#### [What the exercise asks]
Which lines of the data contain the string "stagiu"? Show each of them.

Data records
*****
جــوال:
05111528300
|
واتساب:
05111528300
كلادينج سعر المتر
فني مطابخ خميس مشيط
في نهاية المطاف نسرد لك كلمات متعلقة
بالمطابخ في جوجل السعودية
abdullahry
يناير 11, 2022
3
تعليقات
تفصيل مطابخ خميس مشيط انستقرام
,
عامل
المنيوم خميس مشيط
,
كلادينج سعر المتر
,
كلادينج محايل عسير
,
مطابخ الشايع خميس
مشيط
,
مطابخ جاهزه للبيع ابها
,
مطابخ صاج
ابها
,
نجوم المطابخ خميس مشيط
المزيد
*****
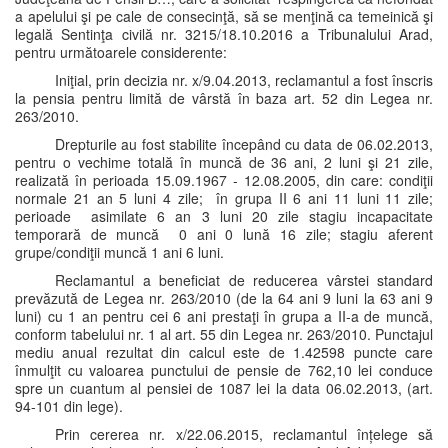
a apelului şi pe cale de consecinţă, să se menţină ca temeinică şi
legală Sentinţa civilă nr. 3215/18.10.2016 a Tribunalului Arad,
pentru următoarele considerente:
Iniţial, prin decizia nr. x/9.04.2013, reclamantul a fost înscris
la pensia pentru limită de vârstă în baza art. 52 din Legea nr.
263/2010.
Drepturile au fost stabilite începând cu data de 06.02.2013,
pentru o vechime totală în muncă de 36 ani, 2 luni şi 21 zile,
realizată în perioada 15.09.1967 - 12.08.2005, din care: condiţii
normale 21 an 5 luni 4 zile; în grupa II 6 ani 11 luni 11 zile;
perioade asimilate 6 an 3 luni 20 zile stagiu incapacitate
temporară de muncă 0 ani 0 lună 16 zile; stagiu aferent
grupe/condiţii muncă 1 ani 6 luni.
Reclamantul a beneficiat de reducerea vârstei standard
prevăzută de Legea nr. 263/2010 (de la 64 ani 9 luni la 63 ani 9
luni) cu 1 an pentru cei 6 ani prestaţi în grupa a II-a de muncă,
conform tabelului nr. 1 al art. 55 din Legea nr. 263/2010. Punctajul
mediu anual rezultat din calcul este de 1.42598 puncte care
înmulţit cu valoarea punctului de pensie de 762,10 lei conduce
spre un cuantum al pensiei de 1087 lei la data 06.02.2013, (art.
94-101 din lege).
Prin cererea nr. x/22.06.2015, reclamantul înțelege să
*****
#### [Response box]
perioade asimilate 6 an 3 luni 20 zile stagiu incapacitate
temporară de muncă 0 ani 0 lună 16 zile; stagiu aferent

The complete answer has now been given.